Monday, February 13, 2017

Twitter noise-reduction solution in Microsoft Azure is working well

I've been running my Azure-based Twitter "noise-reduction" solution for a few days now. Below are some observations.

First, a recap of what the solution is doing...

The solution runs in Azure to help identify new and unique tweets, eliminating retweets, duplicates and unwanted "noise" tweets by keyword. It sends the tweets that pass the filters to an email folder. I then review the tweets (about 75/day related to Dynamics 365 CRM and Azure) and drag them to another folder. An Azure Logic App reads from that folder and posts the tweets to this blog. So, it's mostly automated, and becomes better over time as it catches duplicate tweets.

This screenshot (Azure Portal) shows the solution services. The solution includes three Azure Logic Apps, a Function App with one function and Azure Storage queues and tables.

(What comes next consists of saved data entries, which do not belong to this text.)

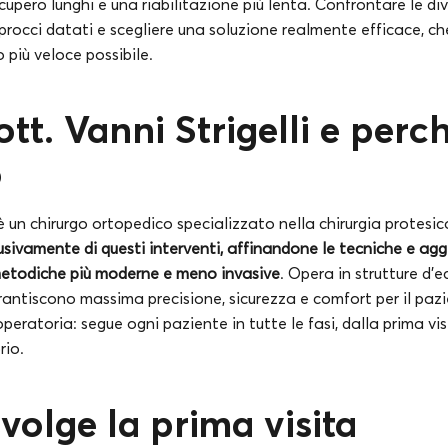
cupero lunghi e una riabilitazione più lenta. Confrontare le di
procci datati e scegliere una soluzione realmente efficace, che
o più veloce possibile.
ott. Vanni Strigelli e perc
o
i è un chirurgo ortopedico specializzato nella chirurgia protesi
usivamente di questi interventi, affinandone le tecniche e ag
etodiche più moderne e meno invasive
. Opera in strutture d’
rantiscono massima precisione, sicurezza e comfort per il pazi
 operatoria: segue ogni paziente in tutte le fasi, dalla prima vi
rio.
volge la prima visita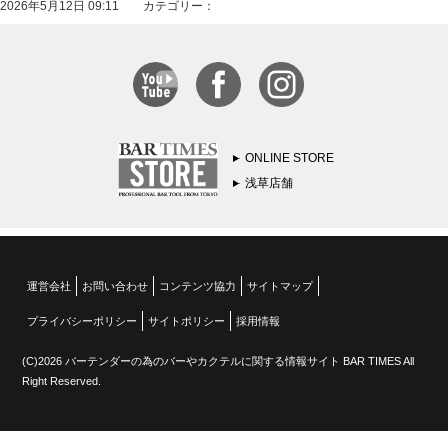
2026年5月12日 09:11 カテゴリー：
ONLINE STORE
浅草店舗
運営会社
お問い合わせ
コンテンツ協力
サイトマップ
プライバシーポリシー
サイトポリシー
採用情報
(C)2026 バーテンダーの為のバーやカクテルに関する情報サイト BAR TIMES All
Right Reserved.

Why do this? Mostly because I want to continue to learn how to use Azure Logic Apps, Azure Functions, Microsoft Flow, etc. Second, I have $150 in Azure credits and this seemed like a good use of some of them. And lastly, part of my job is to keep on top of what's happening with Dynamics 365, so creating an intelligent Twitter spy tool seemed like a reasonable way to meet that goal as well.


Lessons learned so far:

  • Cost: It costs about $0.75/day to run this solution in Azure. Besides the Azure services shown in the screenshot above, I have two Microsoft Flow workflows querying Twitter for the following hashtags.
    • #msdyncrm OR #dynamics365 OR #msdyn365 OR #dynamicscrm OR #dyn365 OR xrmtoolbox 
    • #azurefunctions OR #logicapps OR #webjobs OR #powerapps OR #microsoftflow OR #azuresql OR #sqlazure OR @logicappsio
So, it's a relatively inexpensive way to save me a lot of time reading about new CRM and Azure happenings.

  • Part of the solution is for a Logic App to auto-send a tweet about the new "Favorite Tweets" blog post. After a few hours of that tweet, each page is getting about 50 unique visitors, so the automated solution is leading to a respectable number of page views. That's not my goal, but if I ran a business then this solution could be used to provide timely and relevant content to site visitors.

  • It's reliable. The Azure Logic Apps, Functions, etc. that I created for the solution have run on-time and without fail each day. I didn't really expect them to fail, it was just reassuring to see all green checkmarks in the runtime history.

I'm not sure what my next rainy day side project will be with Azure but I'm sure I'll come up with something soon.